Continuing Reformation
Echecrates: "Were you there with Socrates yourself, when he was executed, or did you hear about it from somebody else?"
Phaedo: "No, I was there myself, Echecrates."
….opening lines of the 'Phaedo', by Plato
Socrates' divinely authorised philosophical mission, authorised by the Oracle at Delphi, ended with his unjust, but legal, execution at the hands of his fellow Athenians. While awaiting execution he refused an offer of escape and flight to another Greek city-state. Socrates freely choose death rather than dishonour the laws of the Athens which had nurtured him and to which he was a loyal citizen. Plato's Phaedo describes Socrates last day on Earth where he debates with his friends on the possibility of a life after death. The Phaedo is set many years after Socrates' death. It is a dialogue between two Pythagoreans, a religious as well as a philosophical community, in which the older member tells a tale of the great Socrates. Socrates' philosophical mission survives his death so, in a very real sense, Socrates is victorious over death. Just as Jesus was? Perhaps.
Anglican theologians Anthony Hanson and Richard Hanson describe three possibilities regarding the Resurrection of Jesus. First is what they call the 'reductionist' model, much as the story of Socrates above. His followers, even though Jesus was lost to them, were driven by the memory of his life and mission, to continue the work regardless. A second model was the 'veridical vision' model. While the stories of the empty tomb were metaphorical the presence of the risen Jesus was genuinely experienced by his friends. Imagine a disciple trying to convince a doubting Thomas that Jesus, though dead, had really been among them. "It was so real, Thomas, it really was! So real that it was as if one could have put one’s hands in his wounds." And Thomas later learned that this was a valid metaphor when he himself experienced the risen Jesus. The Hansons described a third possibility - the veridical vision combined with the empty tomb; the story of the empty tomb being a literal rather than metaphorical truth.

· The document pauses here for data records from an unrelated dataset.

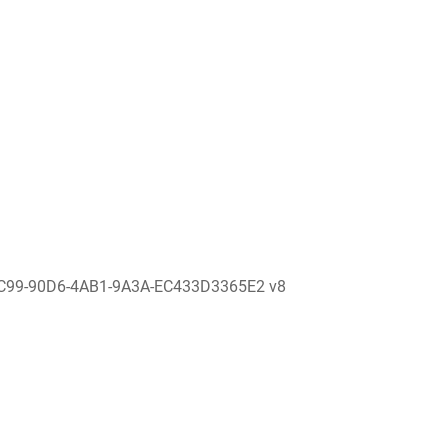
C99-90D6-4AB1-9A3A-EC433D3365E2 v8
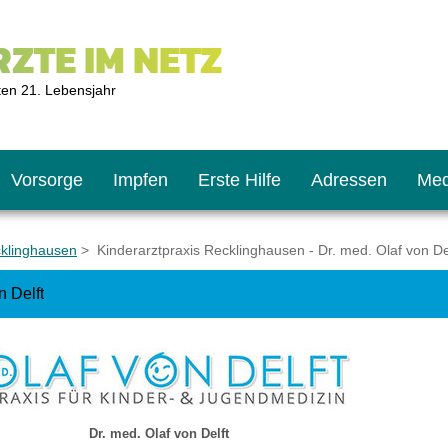
ZTE IM NETZ
ten 21. Lebensjahr
Vorsorge
Impfen
Erste Hilfe
Adressen
Med
cklinghausen
> Kinderarztpraxis Recklinghausen - Dr. med. Olaf von De
n Delft
U9
ie oft?
hner
s U11
chten?
Dr. med. Olaf von Delft
2
r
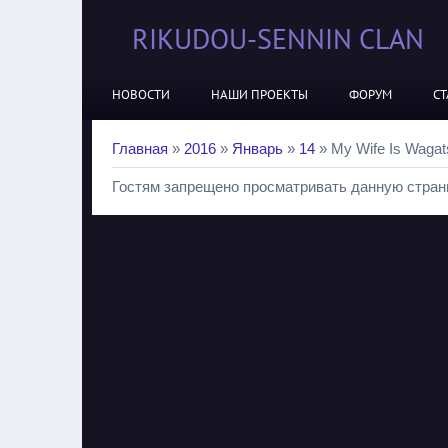
RIKUDOU-SENNIN CLAN
НОВОСТИ
НАШИ ПРОЕКТЫ
ФОРУМ
СТ
Главная
»
2016
»
Январь
»
14
» My Wife Is Wagat
Гостям запрещено просматривать данную страни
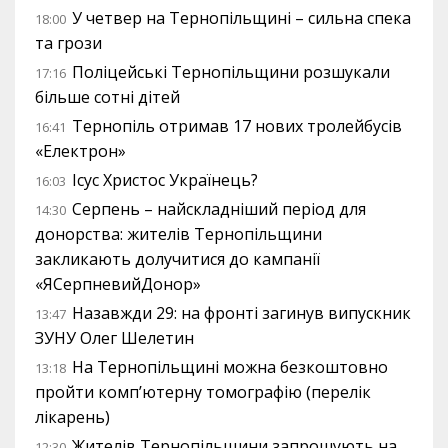
У четвер на Тернопільщині – сильна спека
18:00
та грози
Поліцейські Тернопільщини розшукали
17:16
більше сотні дітей
Тернопіль отримав 17 нових тролейбусів
16:41
«Електрон»
Ісус Христос Українець?
16:03
Серпень – найскладніший період для
14:30
донорства: жителів Тернопільщини
закликають долучитися до кампанії
«ЯСерпневийДонор»
Назавжди 29: на фронті загинув випускник
13:47
ЗУНУ Олег Шелетин
На Тернопільщині можна безкоштовно
13:18
пройти комп’ютерну томографію (перелік
лікарень)
Жителів Тернопільщини запрошують на
12:30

A wise man once said that the opposite to a falsehood is not the truth but the complementary falsehood. I am at the moment reading a book on the Reformation in England*. The traditional view is that the free distribution of the vernacular form of the Scriptures created a free Christian Church. The corrupt Roman Church insisted that the scriptures could only be validly interpreted by an appropriately educated clergy who would in turn inform the faithful of the 'true' meaning of scripture. However the reformers held, also wrongly, that scripture always had one and only one simple and obvious meaning. While the Bible itself may well be the infallible Word of God any human interpretation must, of necessity, be fallible and tentative. One of the most important 20th century philosophers was Ludwig Wittgenstein who is renowned for his groundbreaking work in the analysis of language. His more important 'language game' model describes the difference between the 'surface grammar' of a text and its 'depth grammar'. That a piece of literature, such as a work of sacred scripture, may have multiple meanings is likely. However there can be no definitive interpretation of a passage of scripture. Learning and scholarship enhances a persons' understanding of scripture but does not produce a definitive or 'correct' interpretation. Scripture, or indeed any other form of language, does not work that way.

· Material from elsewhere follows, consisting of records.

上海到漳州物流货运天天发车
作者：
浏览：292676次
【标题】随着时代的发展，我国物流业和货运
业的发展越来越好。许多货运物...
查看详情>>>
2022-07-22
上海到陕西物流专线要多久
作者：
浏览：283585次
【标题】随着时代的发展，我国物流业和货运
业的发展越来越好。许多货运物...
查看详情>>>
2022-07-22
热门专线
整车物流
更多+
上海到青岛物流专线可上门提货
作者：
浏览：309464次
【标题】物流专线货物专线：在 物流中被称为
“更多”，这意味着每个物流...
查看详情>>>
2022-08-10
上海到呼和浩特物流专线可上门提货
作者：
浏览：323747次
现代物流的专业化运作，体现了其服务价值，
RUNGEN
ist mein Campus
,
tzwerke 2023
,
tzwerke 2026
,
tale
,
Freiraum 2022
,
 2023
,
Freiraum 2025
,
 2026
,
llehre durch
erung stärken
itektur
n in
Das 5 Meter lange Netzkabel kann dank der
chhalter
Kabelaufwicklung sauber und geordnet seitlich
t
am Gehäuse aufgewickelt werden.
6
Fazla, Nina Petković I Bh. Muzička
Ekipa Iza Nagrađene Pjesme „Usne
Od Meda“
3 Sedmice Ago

The Biblical accounts of the Resurrection do not in any way contraindicate any of the Hanson's possibilities. And comparisons with the Phaedo are extremely thought provoking.
Let us suppose a 19th century person had the experience of being touched by God through reading a particular passage from the Bible. Her reading and interpretation is valid, rather than correct or incorrect, by definition - 'meaning as use' to use Wittgenstein's phrase. Subsequent learning, say involving customs in Biblical times, might reveal that her reading was naive but what of it. It is her encounter with God that matters and not how highly developed her background knowledge of the Bible is. Perhaps God allows for such limitations in each of us? Any person who reads the Bible does so, must do so, from a particular cultural context, part of which is unique to that individual. When someone approaches scripture in good faith no cultural background is more valid than another, not fundamentally so. Expertise is to be shared. It does not give one a superior spiritual life. The mistake many reformers made was to insist, not just that there was only one meaning to scripture, but that this meaning was immediately obvious to the elect. The level of anxiety associated with Bible reading became extreme. The response to this problem should be the recognition of the tentative nature of any interpretation.
Until Arthur Evans' excavations of the Labyrinth of Knossos in Crete it was thought that the legend of Theseus who slew the Minotaur was pure myth. The Cretans had a more advanced civilisation due to the wealth derived from the selective breeding of cattle and accordingly the bull was an important symbol. The more primitive mainland Grecians were forced by mighty Crete to supply people as tribute to engage in dangerous bull vaulting ceremonies. Similarly the tale of Jason and the Argonauts tells of how early Mediterranean civilisations, whose wealth came in part from panning gold from streams, became much wealthier when sea farers travelled to the Black Sea and learned how a streams' bounty could be increased tenfold using a technology involving immersing a sheepskin into a stream. Recent anthropology tells of how, once the transition from hunter-gatherer society to agricultural societies occurred, tillage farming societies developed polytheistic religions while the more socially simple pastoral farming societies, tending flocks and herds, became monotheistic. And Cain slew Able.
Scholarship is a side issue to a spiritual life centred on an or involving the Bible. However that such scholarship exists and occurs on an ongoing and progressing basis is a fact. It is the duty of the believer to take such developments on board when reading scripture. As such our understanding of the meaning of scripture is, on an ongoing basis, continually reformed.
*Burning to Read by James Simpson, Harvard University Press.